The person responsible for food safety at the Association of Celiacs and Gluten Sensitives, Blanca Esteban, believes that VICIO should not have made this announcement. “The company has to do a risk analysis to launch a gluten-free product,” she explained. If in the manufacturing process, the raw material or the final product presents a possibility of coming into contact with wheat belonging to another food that is manufactured in the same establishment, cross contamination occurs. “It is assumed that they will have detected a risk because they are warning about it,” she reflected.
Given this situation, the company released a statement this Thursday mid-afternoon to insist that “without having any legal or other type of obligation, VICIO decided to warn in its advertising that the gluten-free burger was made in a kitchen that was not exclusively for celiacs, therefore, it shared space with other products with gluten.”
Before issuing this official information, the company had responded on Instagram to some of the user complaints to clarify that neither the bread nor any ingredient in the burger, including the sauces, contain gluten. He has specified that they do take care of their processes, but that the campaign warning is a way to protect themselves “in case in any case a particle could fly from one place to another.” In another response he acknowledged that they work “in the same culinary space.” Esteban explains that cross contamination is avoided by establishing a separate area to cook the products so that they do not come into contact, especially with bread and flour containing gluten. “At the moment, we cannot build a location, but what we can do is everything possible to find alternatives for the greatest number of people,” the company concluded in its response to another user.
Since July 20, 2016, the European regulation for the transmission of information to consumers about the absence or reduced presence of this ingredient in food has been applied. It is established that the “gluten-free” declaration may only be used when the food, as sold to the final consumer, does not contain more than 20 milligrams of gluten per kilo.
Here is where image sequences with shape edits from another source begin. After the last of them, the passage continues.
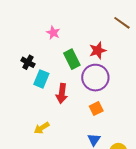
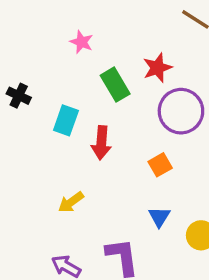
black cross: (28, 62) -> (19, 96), moved
purple circle: (95, 78) -> (181, 111), moved

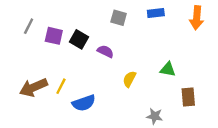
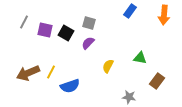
blue rectangle: (156, 13) -> (130, 11), turned -48
gray square: (119, 18) -> (89, 23), moved
purple semicircle: (105, 51) -> (88, 43), turned -72
brown rectangle: (188, 97) -> (157, 81), turned 42

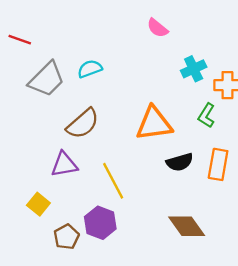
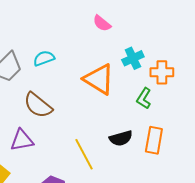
brown semicircle: (83, 124) -> (38, 105), turned 80
orange triangle: (154, 124) -> (99, 79), moved, turned 40
yellow line: (113, 181) -> (84, 154), moved

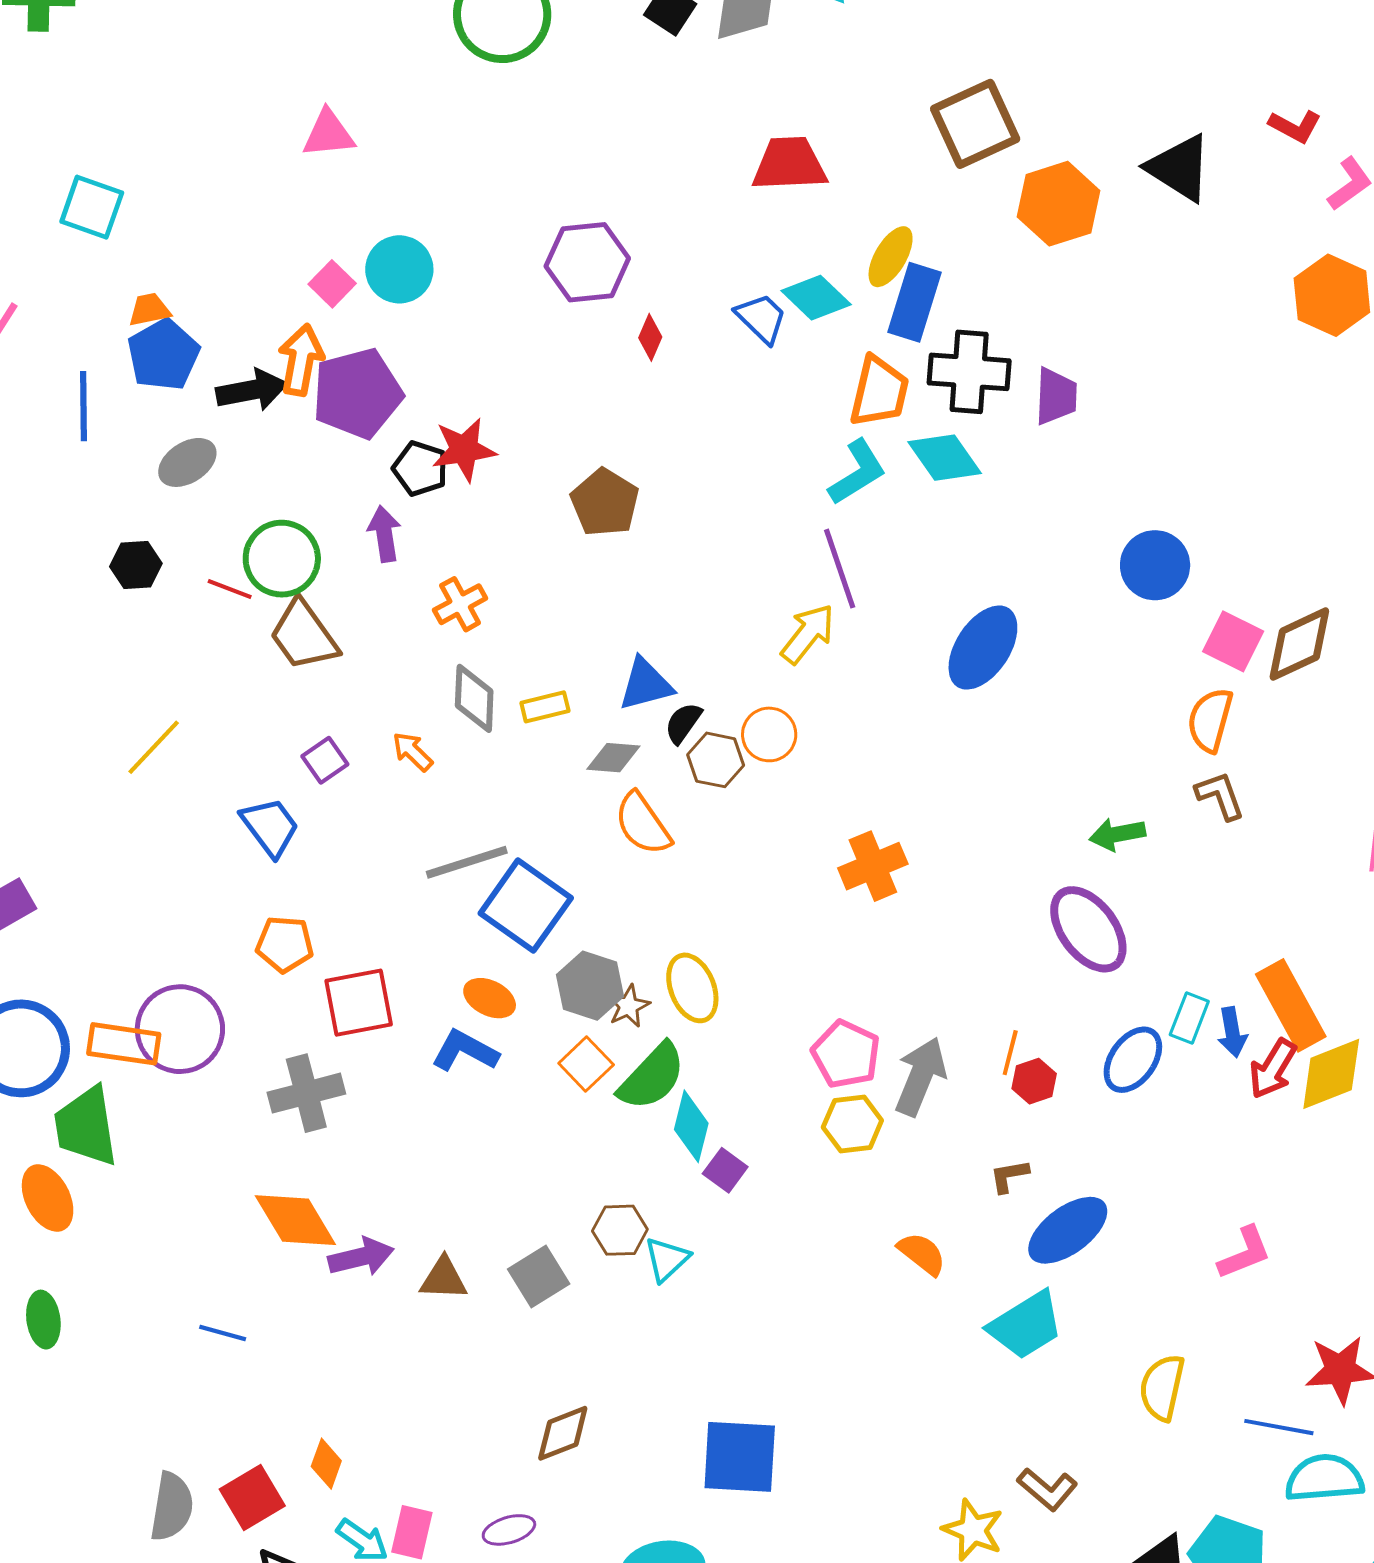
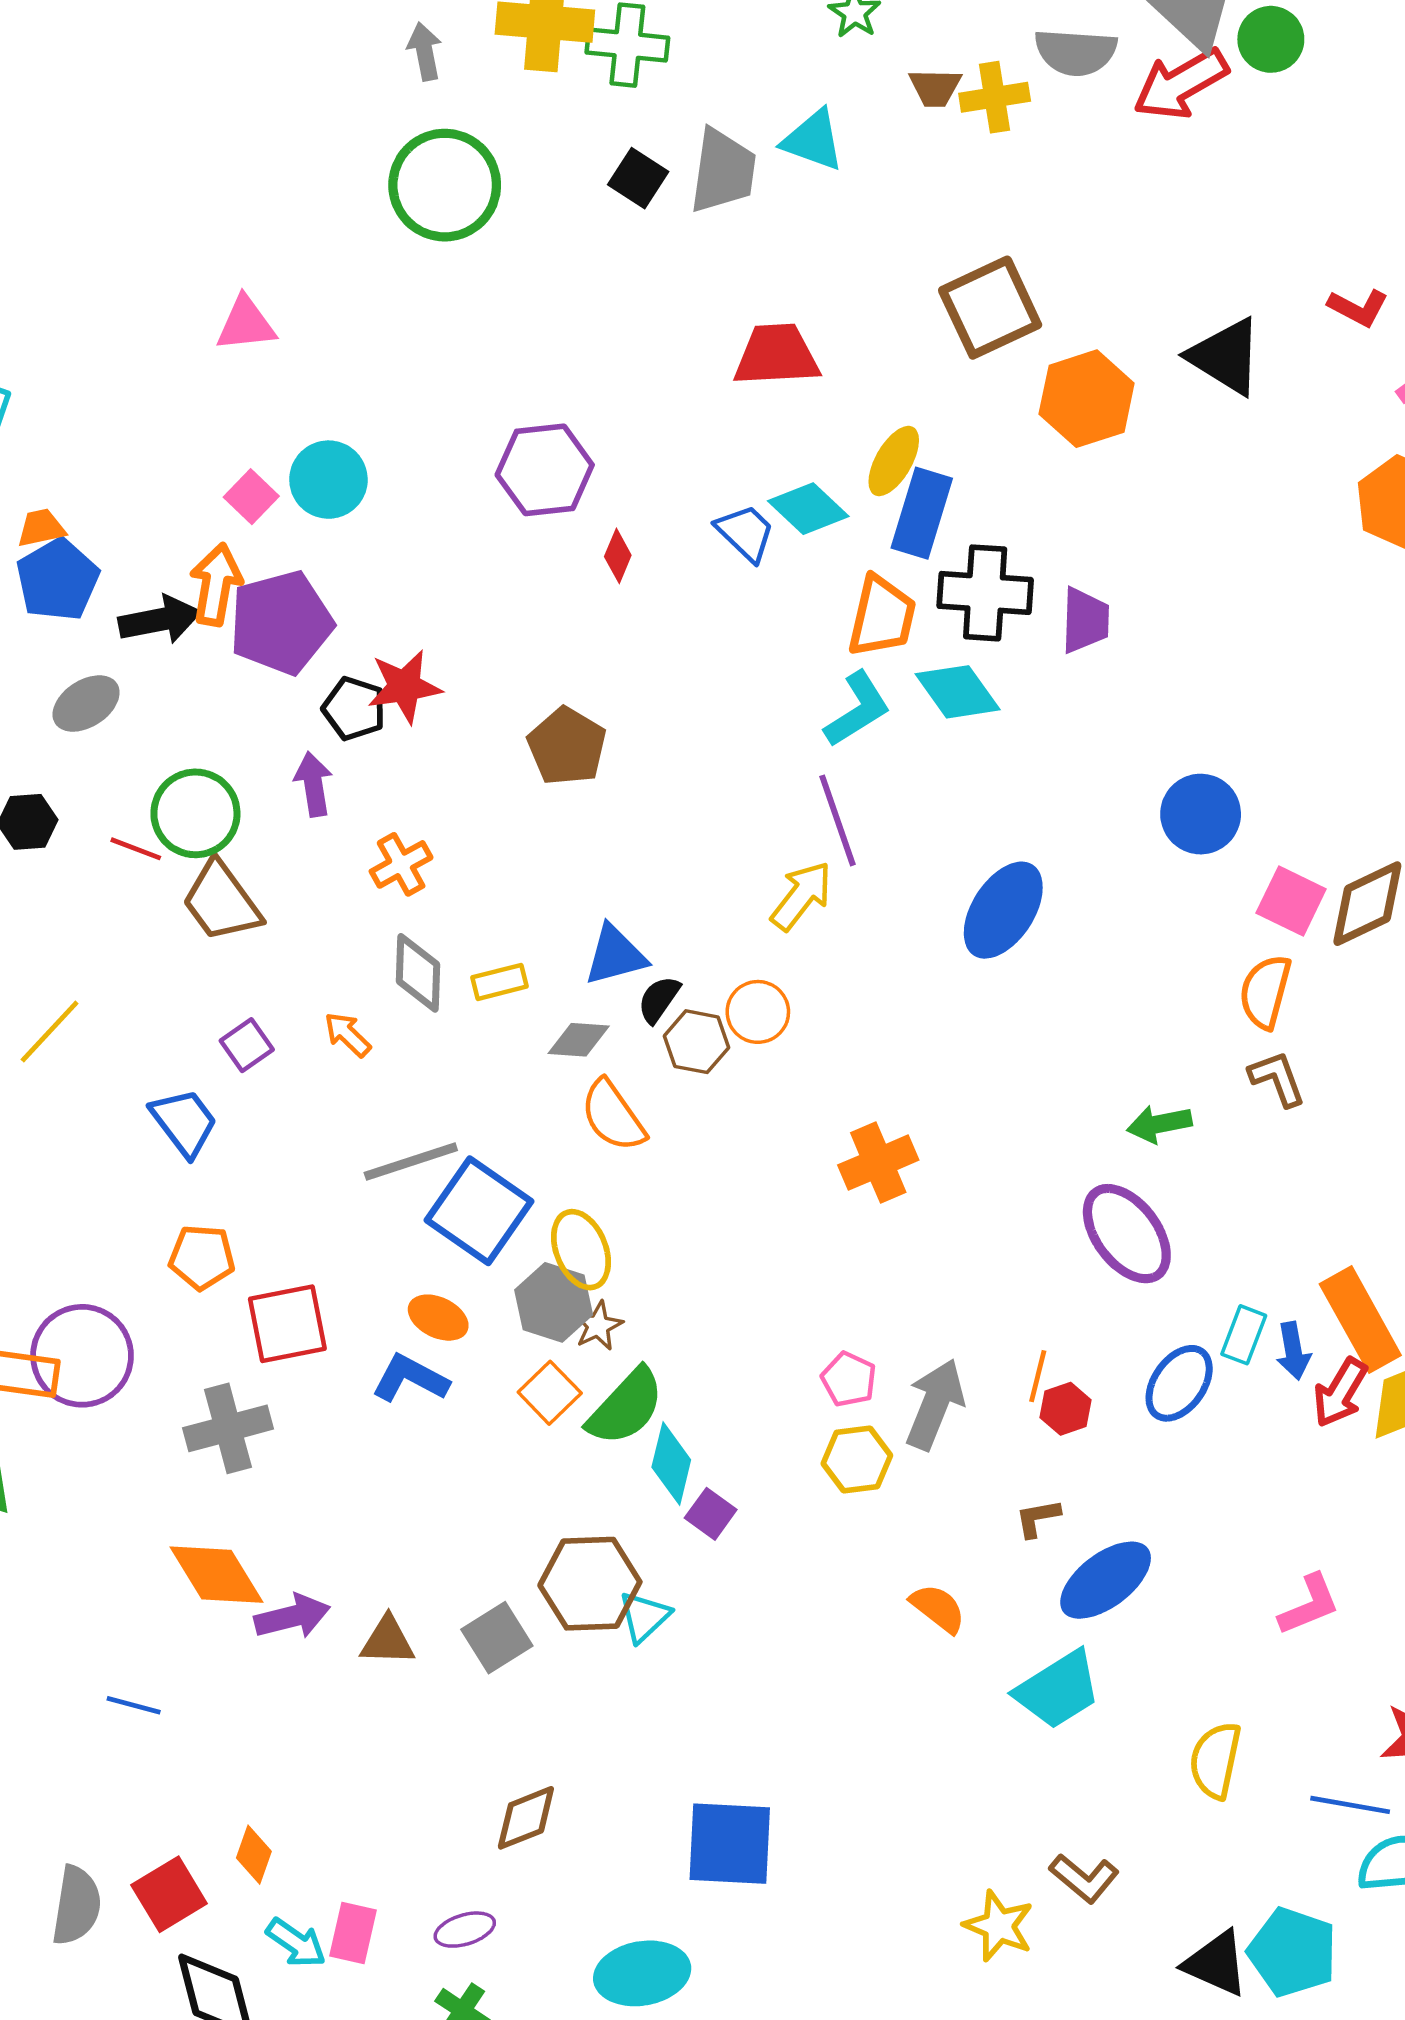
yellow ellipse: (692, 988) -> (581, 1250), moved
pink pentagon: (846, 1054) -> (849, 1379), size x0.7
brown hexagon: (620, 1230) -> (590, 1584), size x1.6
The company clarified this Thursday that the hamburgers comply with these regulations.
The company has also taken advantage of its statement to explain the production process that includes, among other measures, hand washing; putting on gloves; the tray and double waxed paper to avoid contact; independent and isolated utensils; the gluten-free bread is always in plastic and the assembly of the hamburger on top of the double paraffin paper. “Laboratory tests confirm that the VCIO procedure allows us to safely state that the gluten-free burgers served will be gluten-free,” he insisted.
The Association of Celiacs and Gluten Sensitives serves those responsible for restaurant establishments who want to offer products for them. They explain how to choose the raw material and how to handle it. In addition, they teach them how to serve it safely in the room. With the best of intentions, they have contacted VCIO to offer help. The company has announced that it began consulting with several associations “to ensure the cleanliness of its process.”
VICIO wanted to apologize to people with celiac disease for the lack of information about the company’s new launch: “The excitement of launching a product that would respond to more than three years of asking for a celiac burger, has led us to make some mistakes. of lack of definition or lack of specificity in a very serious matter related to the health of many people.”